His other regular event is the big air, in which he does tricks on a 26-foot ramp.

Robinson got a look at the massive ramp he will use in New York during a recent training session in Brunswick, Maine. The 60-foot "roll-in" ramp must be mounted on a series of truck-size containers, aluminum beams, and fiberglass panels.

The angles and dimensions between that ramp, the straightaway, and the 27-foot quarter-pipe he'll fly above must be measured just right to give Robinson optimal speed to achieve his record.

Mark Podgurski, a ramp-builder based in Woodward, consulted on the construction of Robinson's stunt ramp.

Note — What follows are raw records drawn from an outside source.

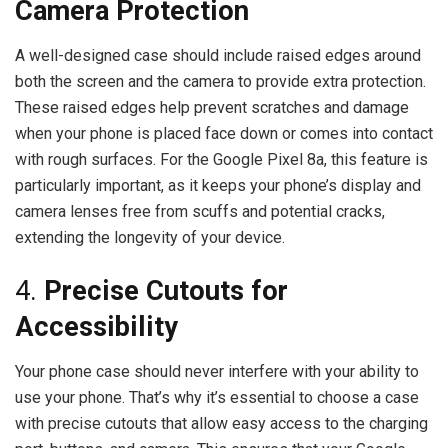
Camera Protection
A well-designed case should include raised edges around
both the screen and the camera to provide extra protection.
These raised edges help prevent scratches and damage
when your phone is placed face down or comes into contact
with rough surfaces. For the Google Pixel 8a, this feature is
particularly important, as it keeps your phone’s display and
camera lenses free from scuffs and potential cracks,
extending the longevity of your device.
4.
Precise Cutouts for
Accessibility
Your phone case should never interfere with your ability to
use your phone. That’s why it’s essential to choose a case
with precise cutouts that allow easy access to the charging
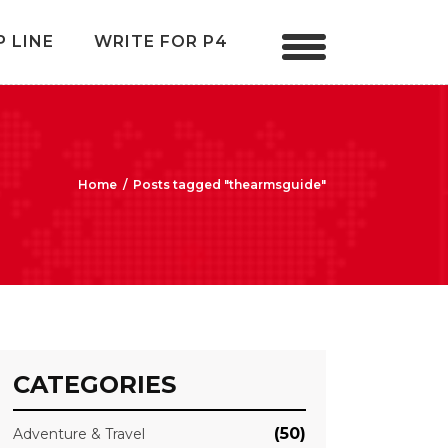
P LINE
WRITE FOR P4
Home
/
Posts tagged "thearmsguide"
CATEGORIES
(50)
Adventure & Travel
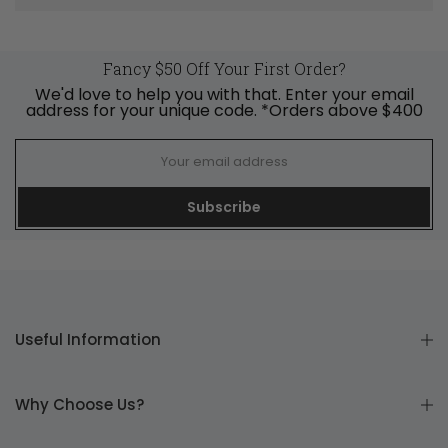
Fancy $50 Off Your First Order?
We'd love to help you with that. Enter your email
address for your unique code. *Orders above $400
Subscribe
Useful Information
Why Choose Us?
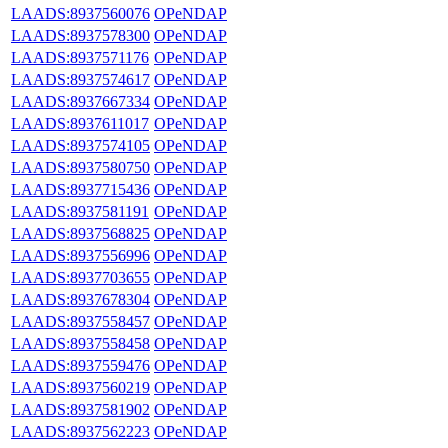
LAADS:8937560076
OPeNDAP
LAADS:8937578300
OPeNDAP
LAADS:8937571176
OPeNDAP
LAADS:8937574617
OPeNDAP
LAADS:8937667334
OPeNDAP
LAADS:8937611017
OPeNDAP
LAADS:8937574105
OPeNDAP
LAADS:8937580750
OPeNDAP
LAADS:8937715436
OPeNDAP
LAADS:8937581191
OPeNDAP
LAADS:8937568825
OPeNDAP
LAADS:8937556996
OPeNDAP
LAADS:8937703655
OPeNDAP
LAADS:8937678304
OPeNDAP
LAADS:8937558457
OPeNDAP
LAADS:8937558458
OPeNDAP
LAADS:8937559476
OPeNDAP
LAADS:8937560219
OPeNDAP
LAADS:8937581902
OPeNDAP
LAADS:8937562223
OPeNDAP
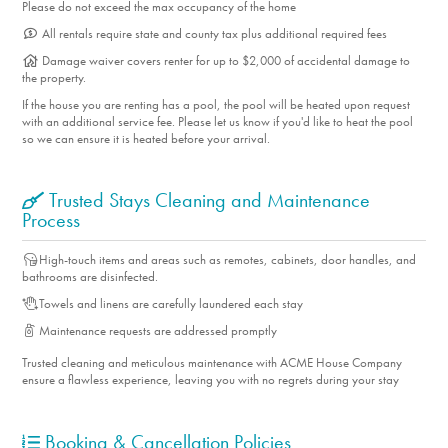
Please do not exceed the max occupancy of the home
** The term "Pets Allowed” or “Pets Accepted" means that
All rentals require state and county tax plus additional required fees
we welcome dogs only. No other pets are allowed. **
Damage waiver covers renter for up to $2,000 of accidental damage to
SLEEPING QUARTERS Each bedroom features premium
the property.
mattresses with luxury bedding, tons of clothing storage,
If the house you are renting has a pool, the pool will be heated upon request
with an additional service fee. Please let us know if you'd like to heat the pool
and a flat-screen TV. Retire to the primary king suite where
so we can ensure it is heated before your arrival.
you’ll find muted relaxing colors, direct access to the pool
area, and an ensuite bath. Bedroom two has two twins that
Trusted Stays Cleaning and Maintenance
easily convert to a king for added flexibility, as well as
Process
access to the pool area. Bedroom three offers a queen
High-touch items and areas such as remotes, cabinets, door handles, and
bed. The second bathroom is easily accessible to the two
bathrooms are disinfected.
guest bedrooms. THE LOCATION Vista Norte is a quiet
Towels and linens are carefully laundered each stay
residential neighborhood surrounded by mountains and is
Maintenance requests are addressed promptly
just a quick drive to the dining, shops, and art galleries of
Trusted cleaning and meticulous maintenance with ACME House Company
Palm Springs. Nearby Palm Canyon Drive is a busy strip of
ensure a flawless experience, leaving you with no regrets during your stay
restaurants of every taste, museums, and theaters. Vista
Norte offers grocery stores, coffee shops, and Victoria
Booking & Cancellation Policies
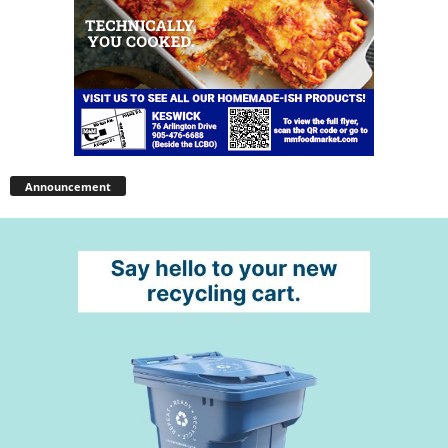
Announcement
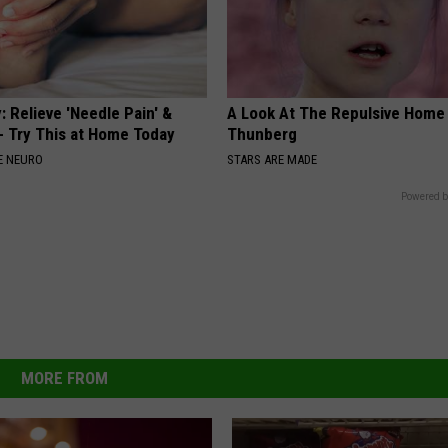
 Relieve 'Needle Pain' &
A Look At The Repulsive Home
 Try This at Home Today
Thunberg
E NEURO
STARS ARE MADE
Powered b
MORE FROM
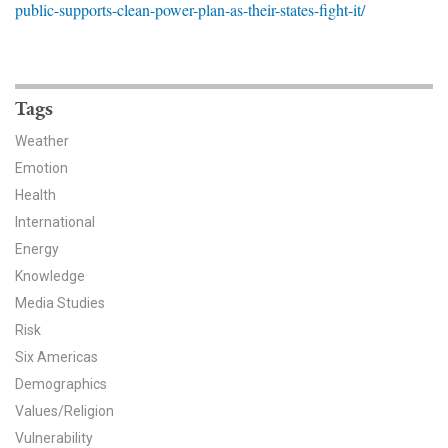
public-supports-clean-power-plan-as-their-states-fight-it/
News & Media
For The Media
Events
Tags
Weather
YPCCC in the News
Emotion
Health
Blog
International
Our Research
Energy
Knowledge
Climate Change in the American Mind (CCAM)
Media Studies
Risk
CCAM Politics Report, Spring 2026
Six Americas
CCAM Beliefs & Attitudes, Spring 2026
Demographics
Values/Religion
Global Warming’s Six Americas
Vulnerability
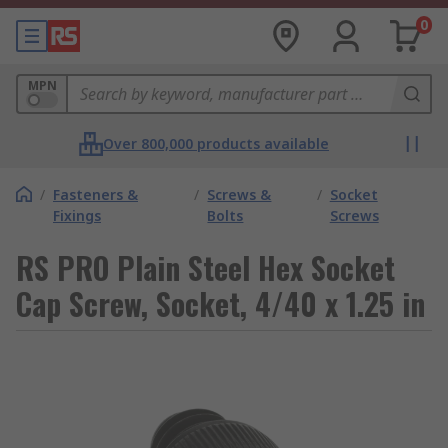
0
MPN
Over 800,000 products available
/
Fasteners &
/
Screws &
/
Socket
Fixings
Bolts
Screws
RS PRO Plain Steel Hex Socket
Cap Screw, Socket, 4/40 x 1.25 in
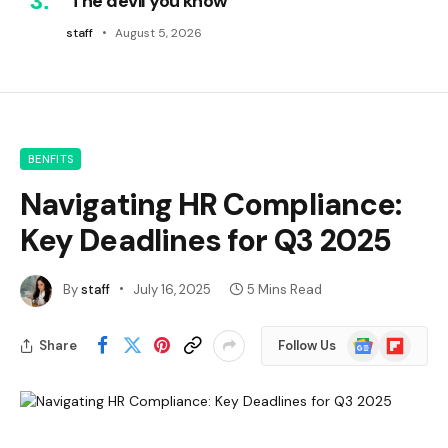
‘The devil you know’
staff
August 5, 2026
BENFITS
Navigating HR Compliance:
Key Deadlines for Q3 2025
By
staff
July 16, 2025
5 Mins Read
Google
Flipboard
Share
Follow Us
News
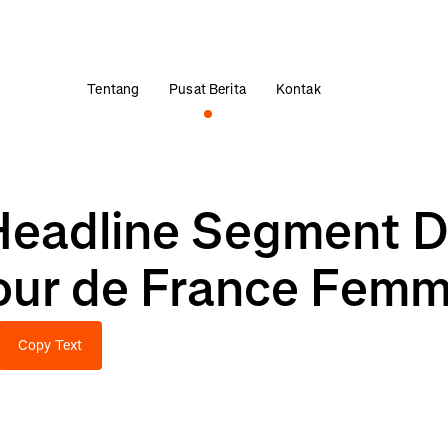
Tentang
Pusat Berita
Kontak
Headline Segment D
our de France Fem
Copy Text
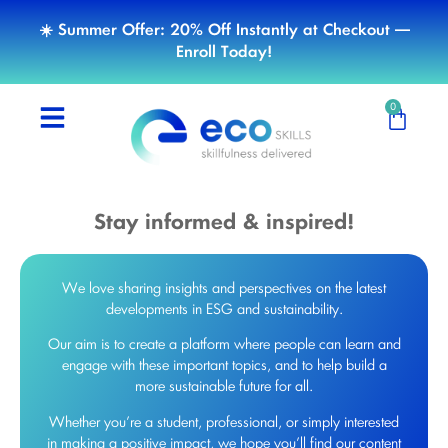
☀️ Summer Offer: 20% Off Instantly at Checkout —
Enroll Today!
0
Stay informed & inspired!
We love sharing insights and perspectives on the latest
developments in ESG and sustainability.
Our aim is to create a platform where people can learn and
engage with these important topics, and to help build a
more sustainable future for all.
Whether you’re a student, professional, or simply interested
in making a positive impact, we hope you’ll find our content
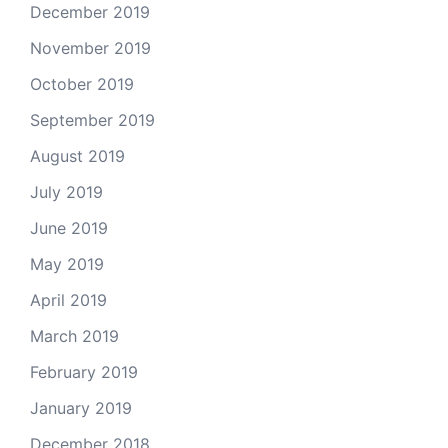
December 2019
November 2019
October 2019
September 2019
August 2019
July 2019
June 2019
May 2019
April 2019
March 2019
February 2019
January 2019
December 2018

"He's just going a lot faster than normal," he said during an explanation of the ramp's design that often sounded like a physics lecture. "The G-forces he's going to hit the ramp with, the radius has to be a lot bigger, but then it's getting it to the right radius where he has to do what he has to do."

Simply put, think of the typical ramp at a local skateboard park, only much, much larger. So large that Robinson and his 26-pound bike will be transported to the top of the 60-foot ramp in a cage lifted by a crane.

"That's the least of your worries," he said.

Jamie Bestwick, a State College resident and another of the sport's top stars, plans to go to New York to watch Robinson but won't get on his bike. He has no interest in riding the big ramp, and said he prefers to not risk injury with the prizes of the X Games and the Action Sports Tour still awaiting.

He knows Robinson's big jump could attract new fans to the sport in the spotlight of the big city.

"I just want Kevin to come back in one piece," Bestwick said. "That's paramount."